I pull myself off the road. The cold bites against my bare skin, making me shiver. Blood and glass lie around me. I can hear the faint noise of the sirens speeding towards us. I look down at my hands, which are covered in bright red scratches and clench my fists, trying to make myself feel something.

They say that when something tragic happens you become immune to what’s going on around you. The pain is too much so you brain blocks it out. I have experience with that feeling; that feeling of hollowness that seeps into your body like lotion. When they first diagnosed my father, when my beloved pet hamster died. As I stare at the wrangled wreck that was our Volvo, I get that feeling.
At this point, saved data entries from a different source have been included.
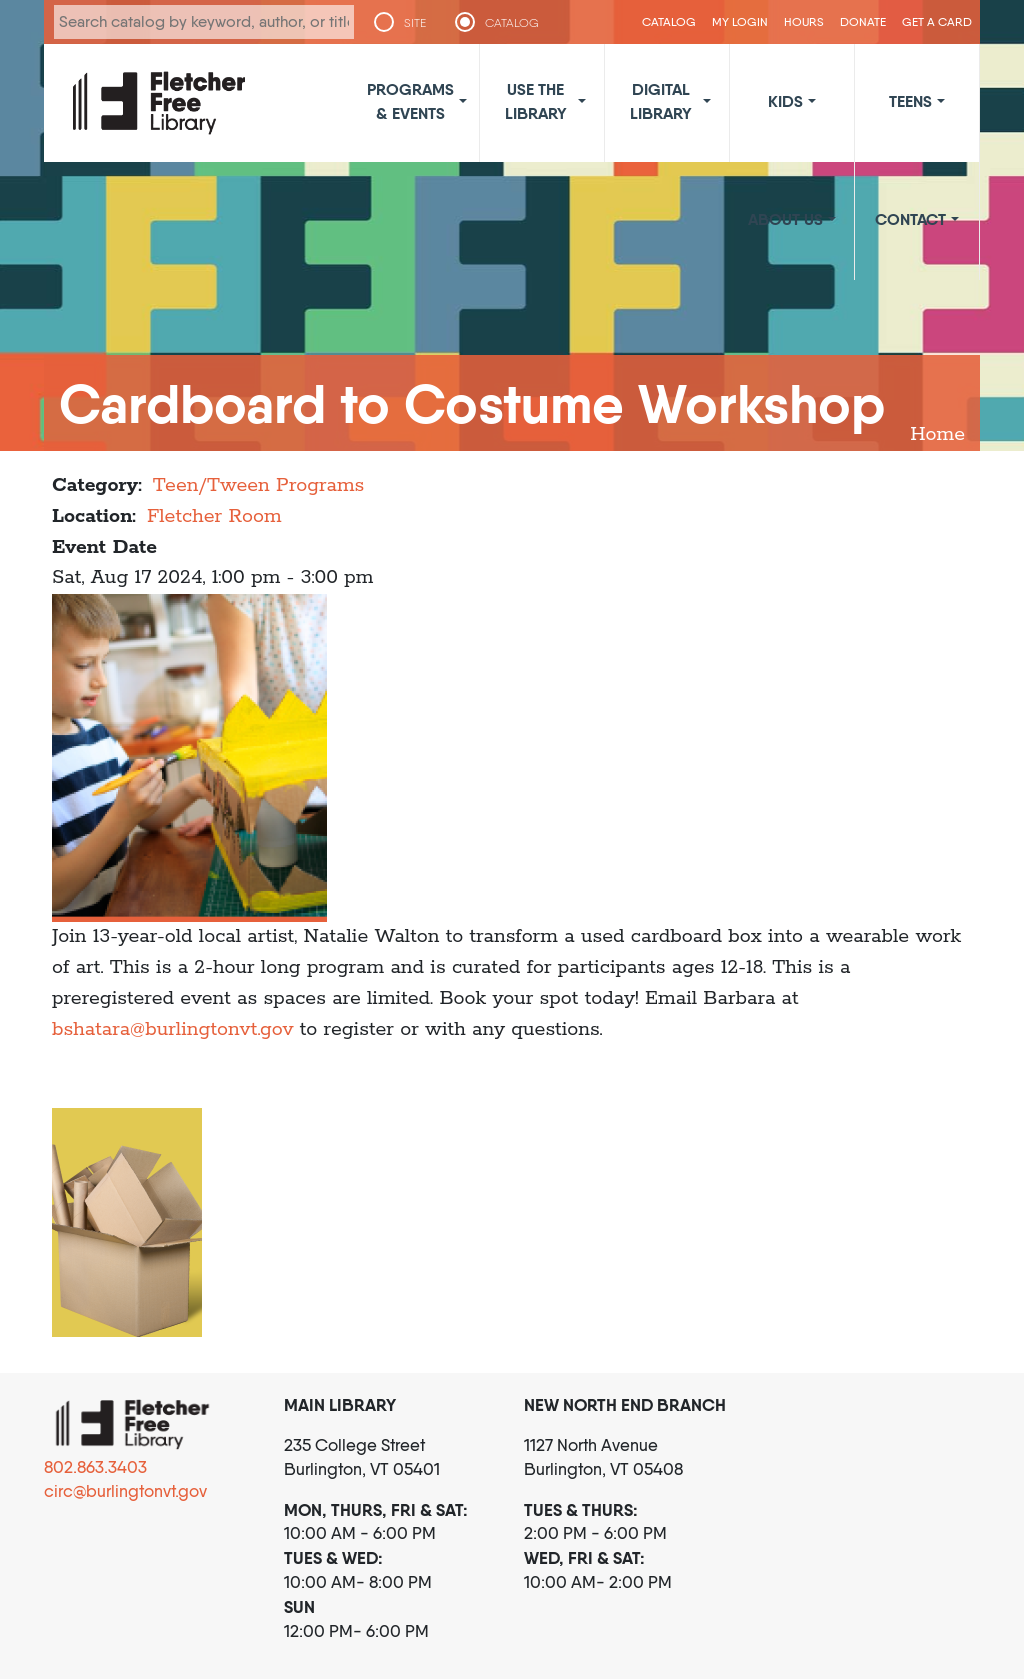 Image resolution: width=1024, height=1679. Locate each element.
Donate (863, 21)
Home (937, 434)
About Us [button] (785, 219)
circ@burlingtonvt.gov (125, 1491)
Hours (804, 21)
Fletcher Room (214, 516)
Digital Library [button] (661, 101)
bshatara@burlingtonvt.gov (173, 1029)
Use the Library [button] (536, 101)
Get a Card (937, 21)
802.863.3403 (95, 1467)
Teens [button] (910, 101)
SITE (415, 23)
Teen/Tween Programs (258, 485)
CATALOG (512, 23)
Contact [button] (910, 219)
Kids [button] (785, 101)
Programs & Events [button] (410, 101)
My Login (740, 21)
So much for the safest car on Earth.

A strew of ambulances, cops cars and firetrucks pull up. The police get busy setting up the road blockers, and the EMTs rush over to the bodies. A few people stuck in traffic have gotten out of their cars. I can hear them whispering.

When I watch as they pull out my sisters mangled body, pain come crashing into me like a tidal wave. I always thought she was the prettiest of us, with light brown hair and kind hazel eyes. Now you barely tell who she is. Her hands look like they’ve been through a blender and her face is bloody and bruised. I stifle a sob.

Then I focus on another body that looks almost like me. One of the EMTs notices the body, my body, which is hidden in a gutter. His hands hover over my neck. I almost swear I can feel his breath on my face.

“ Dead,” he yells to the others.

Dead? I’m not dead.

“ I’m over here!” I yell.

“ Name?” one of the cops yells.

“ Lauren Holden. I think she’s the older daughter,” the EMT responds.

So I’m a ghost, I think, like Casper.

This is all too weird to be true. Am I supposed to accomplish a task on Earth? When’s an angel going to come down and give me my mission? If whoever’s up there really cares about me, why is He showing me this?

“ Inform the rest of the family,” I hear a cop call out.

“ On it,” I hear someone else yell out.

“ Sir,” the man in charge of informing my family of my death says. “ They’re all dead. The father died from cancer tonight in the hospital, and it’s highly unlike the mother will make it. The sister has a chance but....”

I don’t hear the rest of what he’s saying.The words spins around me. A bright white light flashes before my eyes. Before I know it I’m standing in a field of grass and fruit trees.It looks unreal; the grass a little too green, the fruit a little too colorful. The air smells like a Fresh Spring Morning candle my mother used to get from Bath and Body Works. I breath it in, savoring the sweet air. Heaven. My father stands next to me, and my mother too. Mia’s image flickers next to us, like she’s slipping between worlds.? I laugh. In some cracked up way we all got to be together. Was it only thirty minutes ago I was worrying about never seeing my dad again?

Mia’s image settles and Mum smiles,“ Together forever,” I whisper with a small smile. “ Together forever,” I repeat.


The author's comments:
I was inspired to write this piece when thinking how it would feel if one of my family members died. Gruesome, I know, but that's how Lauren and her story came about.